Some example visual routines that the Classroom can currently configure include person tracking and hand drawn icon recognition. There are a number of different methods that the Classroom can use to accomplish these tasks given the current context. For example, in order to track a person in the room, the Classroom can use background subtraction techniques in order to get the segmentation shown. If the person were to wander out of the field of view, it could rapidly reconfigure the pipeline to track by colour instead.

By using various visual techniques that are robust in given contexts, the Classroom is able to accomplish a very general vision task. It is only able to accomplish this through reasoning at a higher level about how it is sensing the world.

To effectively cooperate with the speaker, the Intelligent Classroom has to act appropriately at the right moments. So, the Classroom must first understand what the speaker is doing and then carefully synchronize its actions with the speaker’s. For example, when a speaker goes to the chalkboard to write, the Classroom has to use two very different camera techniques: one for when he walks and the other for when he writes. If the Classroom uses the walking technique while the speaker is writing, people viewing the video feed won’t be able to read his writing.

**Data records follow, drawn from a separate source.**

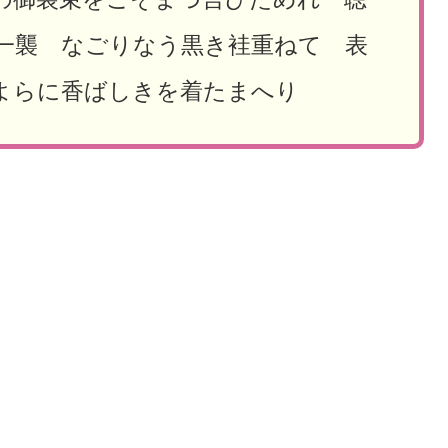
一襲 なごりなう黒き袿重ねて 表
よらに香ばしきを着たまへり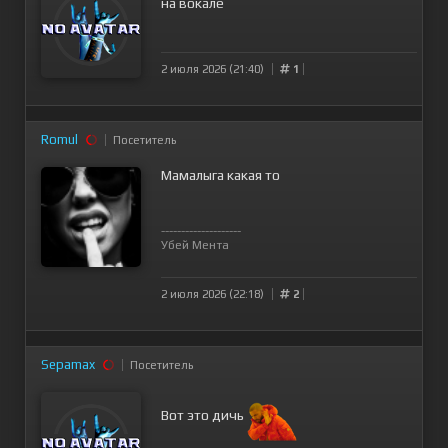
на вокале
2 июля 2026 (21:40)
1
Romul
Посетитель
Мамалыга какая то
--------------------
Убей Мента
2 июля 2026 (22:18)
2
Sepamax
Посетитель
Вот это дичь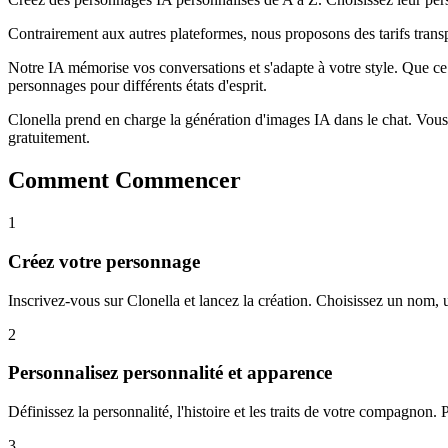
Contrairement aux autres plateformes, nous proposons des tarifs transp
Notre IA mémorise vos conversations et s'adapte à votre style. Que ce
personnages pour différents états d'esprit.
Clonella prend en charge la génération d'images IA dans le chat. Vou
gratuitement.
Comment Commencer
1
Créez votre personnage
Inscrivez-vous sur Clonella et lancez la création. Choisissez un nom
2
Personnalisez personnalité et apparence
Définissez la personnalité, l'histoire et les traits de votre compagnon. 
3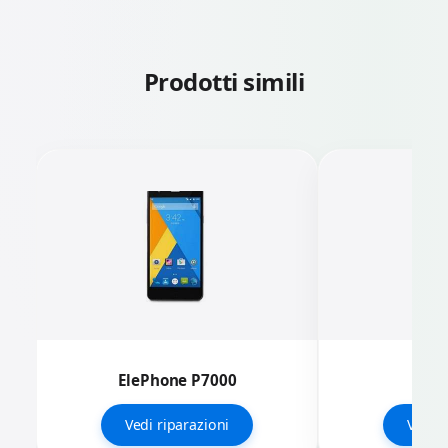
Prodotti simili
ElePhone P7000
EleP
Vedi riparazioni
Vedi r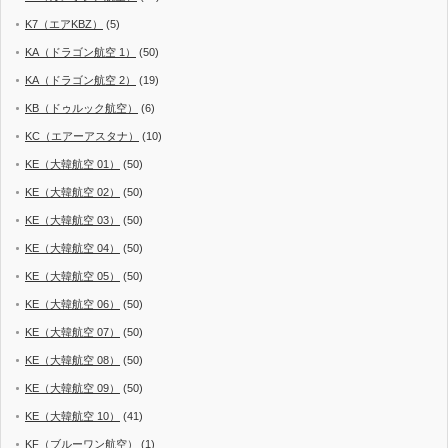
K7（エアKBZ）
(5)
KA（ドラゴン航空 1）
(50)
KA（ドラゴン航空 2）
(19)
KB（ドゥルック航空）
(6)
KC（エアーアスタナ）
(10)
KE（大韓航空 01）
(50)
KE（大韓航空 02）
(50)
KE（大韓航空 03）
(50)
KE（大韓航空 04）
(50)
KE（大韓航空 05）
(50)
KE（大韓航空 06）
(50)
KE（大韓航空 07）
(50)
KE（大韓航空 08）
(50)
KE（大韓航空 09）
(50)
KE（大韓航空 10）
(41)
KF（ブルーワン航空）
(1)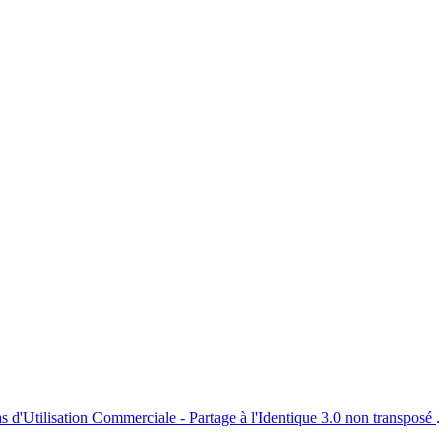
s d'Utilisation Commerciale - Partage à l'Identique 3.0 non transposé
.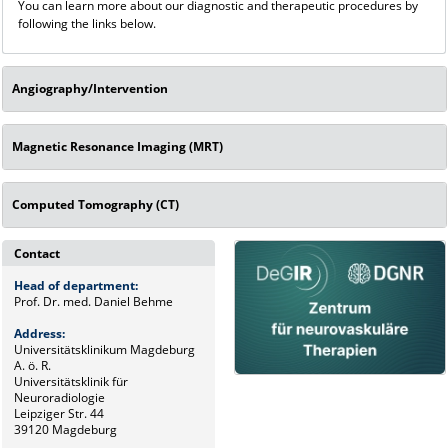
You can learn more about our diagnostic and therapeutic procedures by
following the links below.
Angiography/Intervention
Magnetic Resonance Imaging (MRT)
Computed Tomography (CT)
Contact
Head of department:
Prof. Dr. med. Daniel Behme
Address:
Universitätsklinikum Magdeburg
A. ö. R.
Universitätsklinik für
Neuroradiologie
Leipziger Str. 44
39120 Magdeburg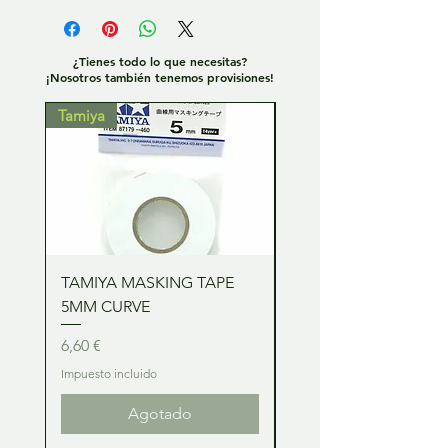
¿Tienes todo lo que necesitas?
¡Nosotros también tenemos provisiones!
Tamiya
Tamiya
TAMIYA MASKING TAPE
TAMIYA MASKING TA
5MM CURVE
2MM CURVE
Precio
Precio
6,60 €
6,60 €
Impuesto incluido
Impuesto incluido
Agotado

To address this challenge, the Classroom uses plan representations that explicitly represent the speaker’s actions, the Classroom’s actions, and how they should fit together. These plans are intended to represent a common understanding of how a speaker and an A/V assistant would interact. When the speaker is doing something, the Classroom monitors his progress through his part of the plan, waiting for the moments when the Classroom needs to act. For example, the ‘walk over to the chalkboard and write’ plan has a process (sequence of actions) for the speaker’s actions of moving to the board, stopping at it, beginning to write, and finishing. It also includes processes specifying how the Classroom should film the speaker and adjust the lights. Finally, the plan states that the camera technique should start changing as the speaker enters the chalkboard’s vicinity.

The Classroom also uses these plan representations to reason about the speaker’s actions at a higher level. While the speaker gives a presentation, the Classroom monitors the processes that serve as its understanding of the activity in the environment. These include processes for both the speaker’s actions and the Classroom’s actions (such as playing a video or showing a slide). When the Classroom observes the speaker taking an action (such as walking, gesturing or speaking), it tries to explain this action in the context of its understanding. That is, it looks through these processes for one that predicts that the speaker will perform that action.

However, if the Classroom doesn’t find such a process, it must revise its understanding of what the speaker is doing: the speaker apparently isn’t doing what the Classroom thought he was. The Classroom then hypothesizes new processes that explain the speaker’s action. Initially, there may be several candidate explanations, but when the speaker’s future actions contradict some of the proposed processes, they can be rejected, eventually leaving just the speaker’s actual activity.

The researchers claim that there are lots of interesting future directions the project could take. They could, for example, build an analogous system for watching an audience too.